> [What is being asked]: The answer is the set of lines that include "Local", copied from the data below.

> [Data supplied]:
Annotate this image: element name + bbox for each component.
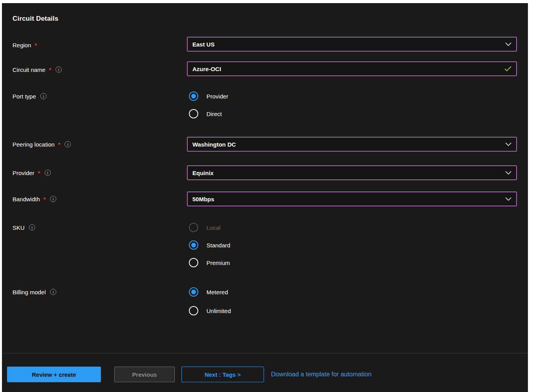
radio-button-icon — [189, 91, 198, 101]
required-asterisk: * — [49, 66, 51, 73]
info-icon[interactable]: i — [50, 289, 56, 295]
sku-option-local[interactable]: Local — [189, 223, 230, 232]
radio-button-icon — [189, 223, 198, 232]
chevron-down-icon — [505, 197, 511, 201]
download-template-link[interactable]: Download a template for automation — [271, 367, 371, 382]
page: Circuit Details Region* East US Circuit … — [0, 0, 533, 392]
info-icon[interactable]: i — [29, 224, 35, 231]
billing-model-radio-group: Metered Unlimited — [189, 287, 231, 324]
bandwidth-dropdown[interactable]: 50Mbps — [187, 192, 517, 206]
radio-button-icon — [189, 306, 198, 315]
circuit-details-panel: Circuit Details Region* East US Circuit … — [2, 3, 528, 392]
info-icon[interactable]: i — [50, 196, 56, 202]
peering-location-dropdown[interactable]: Washington DC — [187, 137, 517, 152]
port-type-radio-group: Provider Direct — [189, 91, 228, 127]
region-value: East US — [192, 41, 215, 48]
sku-option-standard[interactable]: Standard — [189, 240, 230, 250]
required-asterisk: * — [58, 141, 61, 148]
peering-location-value: Washington DC — [192, 141, 236, 148]
required-asterisk: * — [43, 196, 46, 202]
bandwidth-value: 50Mbps — [192, 196, 214, 202]
review-create-button[interactable]: Review + create — [7, 367, 101, 382]
provider-dropdown[interactable]: Equinix — [187, 165, 517, 180]
sku-label: SKU i — [13, 224, 35, 231]
bandwidth-label: Bandwidth* i — [13, 195, 56, 203]
required-asterisk: * — [38, 170, 40, 176]
info-icon[interactable]: i — [40, 93, 47, 99]
port-type-option-provider[interactable]: Provider — [189, 91, 228, 101]
sku-option-premium[interactable]: Premium — [189, 258, 230, 267]
previous-button[interactable]: Previous — [114, 367, 175, 382]
sku-radio-group: Local Standard Premium — [189, 223, 230, 276]
circuit-name-input[interactable] — [192, 62, 501, 75]
required-asterisk: * — [35, 42, 37, 48]
info-icon[interactable]: i — [56, 66, 62, 73]
info-icon[interactable]: i — [65, 141, 71, 147]
info-icon[interactable]: i — [45, 170, 51, 176]
provider-label: Provider* i — [13, 169, 51, 177]
port-type-option-direct[interactable]: Direct — [189, 109, 228, 118]
chevron-down-icon — [505, 43, 511, 46]
next-tags-button[interactable]: Next : Tags > — [181, 367, 264, 382]
radio-button-icon — [189, 109, 198, 118]
chevron-down-icon — [505, 171, 511, 175]
provider-value: Equinix — [192, 170, 214, 176]
circuit-name-field — [187, 61, 517, 76]
billing-model-option-metered[interactable]: Metered — [189, 287, 231, 297]
circuit-name-label: Circuit name* i — [13, 66, 62, 73]
region-dropdown[interactable]: East US — [187, 37, 517, 52]
radio-button-icon — [189, 240, 198, 250]
valid-check-icon — [504, 66, 511, 72]
region-label: Region* — [13, 41, 37, 49]
port-type-label: Port type i — [13, 92, 47, 100]
radio-button-icon — [189, 287, 198, 297]
billing-model-option-unlimited[interactable]: Unlimited — [189, 306, 231, 315]
radio-button-icon — [189, 258, 198, 267]
chevron-down-icon — [505, 143, 511, 146]
billing-model-label: Billing model i — [13, 288, 56, 296]
section-title: Circuit Details — [13, 15, 58, 23]
footer-divider — [2, 353, 528, 353]
peering-location-label: Peering location* i — [13, 140, 71, 148]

> [Result of the exercise]:
sku-option-local[interactable]: Local — [189, 223, 230, 232]
sku-radio-group: Local Standard Premium — [189, 223, 230, 276]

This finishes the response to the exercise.